わが国は、戦後の公衆衛生の普及、国民皆保険体制の確立、生活環境の向上等に伴い、国民の健康状態は著しく改善され、乳幼児死亡率の低さ、平均寿命ともに世界のトップクラスを達成するに至った。また、疾病構造の慢性疾患へのシフトに伴い、あらためて予防を中心とした保健事業の重要性が認識されるようになった。

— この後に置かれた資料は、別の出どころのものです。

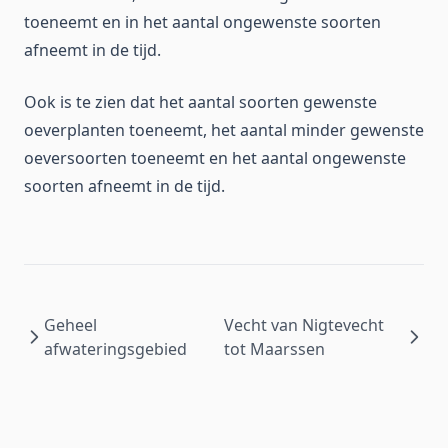
toeneemt en in het aantal ongewenste soorten
afneemt in de tijd.
Ook is te zien dat het aantal soorten gewenste
oeverplanten toeneemt, het aantal minder gewenste
oeversoorten toeneemt en het aantal ongewenste
soorten afneemt in de tijd.
Geheel
Vecht van Nigtevecht
afwateringsgebied
tot Maarssen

これからの時代は、長寿に加え、健康寿命の延伸が求められており、日本人の死因の主な疾病であるがんや循環器疾患等の生活習慣病予防がより重要となる。
そのためには、子どもの時から正しい生活習慣を習得する必要があり、学校現場等における健康教育の重要性が指摘されている。
健康教育のテーマは、その他にも感染症、メンタルヘルス、性教育、命の大切さなど多岐にわたり、人生を通じた生涯保健の基盤づくりになると考えている。
また、わが国の保健事業は、各法律に基づく乳幼児健診および妊婦健診、学童健診、事業主健診、特定健診等の健診事業、あるいは予防接種法に基づく定期接種等、国民のライフサイクルに応じた対応が整備されてきた。
そして、これらの各種保健事業の多くに医師会(主に郡市区医師会)が積極的に関与し、住民の健康の保持・増進に寄与してきた。
今後、各地域における保健活動の実践に際して、国の健康づくり対策として示された健康日本21(第二次)の運動とどのようにリンクさせていくのか、それぞれの健康指標を達成するにあたり、地域住民への健康教育とどのように関連付けていくのか等、自治体と医師会の連携をさらに強化して実効ある事業を展開することが求められている。
日本医師会では、今期の会内委員会のうち公衆衛生委員会において、「医師会活動を通した国民のための地域保健のあり方」、また学校保健委員会では「これからの学校健診と健康教育」について、会長諮問が提示され現在鋭意検討しており、今後の地域保健活動に際する医師会の関与のあり方等について考察する。